**ACTIVITY:** Every entry is to be returned exactly as it stands; the pictures are to be dropped.

---------- RECORDS PROVIDED ----------

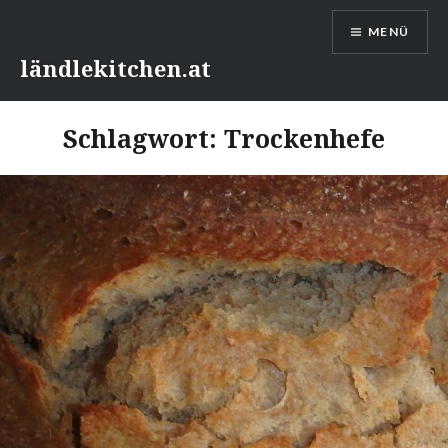
Direkt
MENÜ
zum
Inhalt
ländlekitchen.at
Schlagwort:
Trockenhefe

----------

**RESULT FOR THIS EXERCISE:**
Direkt
MENÜ
zum
Inhalt
ländlekitchen.at
Schlagwort:
Trockenhefe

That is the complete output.